Tutta gente che s’è scelto lui, come collaboratori o amici. Quando nominò Sessions alla Giustizia, molti a Washington si stupirono: il senatore dell’Alabama aveva fama di ometto né molto tosto né molto furbo, nonostante i vent’anni trascorsi a Capitol Hill.
Era stato uno dei primi esponenti dell’establishment repubblicano a credere in Trump e fu premiato. Ma Sessions si trovò presto ‘azzoppato’, come segretario alla Giustizia, dalla vicenda Comey e dall’avere mentito sui suoi contatti con esponenti russi durante la campagna 2016: disse di non averne avuti; poi si scoprì che aveva incontrato due volte l’ambasciatore russo Sergey Kislyak.
Di McGahn, che collabora con Mueller, Trump non parla male. Ma quando dice che non è stato lui a impedirgli di licenziare Mueller o Sessions, vuole solo proteggersi dall’accusa di ostruzione alla giustizia, che può piovergli addosso in ogni momento, anche solo sulla scorta dei suoi tweet. Si sa che il presidente va fuori misura, quando gli salta la mosca al naso: adesso, sta facendo la guerra alla Cnn – solita solfa – e a uno dei ‘mostri sacri’ del giornalismo planetario, Carl Bernstein, uno dei due cronisti del Watergate (l’altro è Bob Woodward).

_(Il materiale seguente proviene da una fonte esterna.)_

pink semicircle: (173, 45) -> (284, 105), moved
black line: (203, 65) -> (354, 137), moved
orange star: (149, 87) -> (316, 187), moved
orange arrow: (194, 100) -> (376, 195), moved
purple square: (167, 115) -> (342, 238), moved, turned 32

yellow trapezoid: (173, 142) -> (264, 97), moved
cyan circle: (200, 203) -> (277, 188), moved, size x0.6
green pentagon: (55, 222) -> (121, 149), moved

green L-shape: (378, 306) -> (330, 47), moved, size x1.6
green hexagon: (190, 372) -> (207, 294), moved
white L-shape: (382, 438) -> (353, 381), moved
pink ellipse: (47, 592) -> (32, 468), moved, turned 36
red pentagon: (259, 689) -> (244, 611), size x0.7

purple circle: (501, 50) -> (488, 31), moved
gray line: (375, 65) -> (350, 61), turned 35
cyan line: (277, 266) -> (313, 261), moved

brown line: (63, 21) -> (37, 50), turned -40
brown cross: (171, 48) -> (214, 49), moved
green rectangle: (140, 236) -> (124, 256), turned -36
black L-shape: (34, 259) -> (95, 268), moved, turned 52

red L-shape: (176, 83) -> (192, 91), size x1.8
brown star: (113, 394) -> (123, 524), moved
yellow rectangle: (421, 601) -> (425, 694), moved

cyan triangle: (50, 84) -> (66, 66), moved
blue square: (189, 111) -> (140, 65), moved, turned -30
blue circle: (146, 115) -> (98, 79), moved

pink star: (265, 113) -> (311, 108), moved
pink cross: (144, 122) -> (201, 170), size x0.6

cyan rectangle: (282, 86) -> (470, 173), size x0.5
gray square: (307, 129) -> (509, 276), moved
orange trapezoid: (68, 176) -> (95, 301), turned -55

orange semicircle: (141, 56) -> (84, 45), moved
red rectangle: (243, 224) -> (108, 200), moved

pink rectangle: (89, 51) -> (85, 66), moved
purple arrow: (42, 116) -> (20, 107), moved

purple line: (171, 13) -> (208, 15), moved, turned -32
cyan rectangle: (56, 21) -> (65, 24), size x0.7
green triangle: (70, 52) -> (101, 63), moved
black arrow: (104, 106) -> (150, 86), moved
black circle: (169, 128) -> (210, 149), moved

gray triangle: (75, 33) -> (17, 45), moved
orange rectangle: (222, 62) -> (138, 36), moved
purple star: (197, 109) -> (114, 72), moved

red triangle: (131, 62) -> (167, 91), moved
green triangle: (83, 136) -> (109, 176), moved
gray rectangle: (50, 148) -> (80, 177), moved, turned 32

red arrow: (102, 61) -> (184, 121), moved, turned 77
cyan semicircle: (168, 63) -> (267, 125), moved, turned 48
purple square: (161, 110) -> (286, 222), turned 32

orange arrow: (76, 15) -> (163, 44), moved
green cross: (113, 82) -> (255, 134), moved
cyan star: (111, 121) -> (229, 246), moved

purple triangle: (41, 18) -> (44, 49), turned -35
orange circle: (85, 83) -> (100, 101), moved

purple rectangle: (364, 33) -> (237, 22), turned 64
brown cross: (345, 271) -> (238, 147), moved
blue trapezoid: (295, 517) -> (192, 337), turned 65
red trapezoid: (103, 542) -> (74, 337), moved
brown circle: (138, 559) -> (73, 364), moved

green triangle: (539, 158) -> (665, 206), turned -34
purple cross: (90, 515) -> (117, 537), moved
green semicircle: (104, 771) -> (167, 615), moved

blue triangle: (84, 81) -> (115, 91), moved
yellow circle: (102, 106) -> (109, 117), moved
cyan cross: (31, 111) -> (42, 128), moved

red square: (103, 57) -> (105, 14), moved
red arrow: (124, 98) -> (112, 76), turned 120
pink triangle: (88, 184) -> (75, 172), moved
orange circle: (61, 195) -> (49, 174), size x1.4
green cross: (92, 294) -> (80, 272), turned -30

A tratti, il gioco di Trump pare logoro. Un sondaggio lo dà in calo: il 60% degli intervistati ne boccia l’operato e solo il 36% lo approva. I dati di Abc/WP sono stati raccolti dopo la condanna dell’ex capo della campagna 2016, Paul Manafort, e le confessioni di Cohen. Netta la maggioranza che sostiene l’indagine sul Russiagate (63%), mentre quasi la metà degli intervistati, il 49%, pensa che il Congresso dovrebbe iniziare la procedura di impeachment di Trump (il 46% è contrario).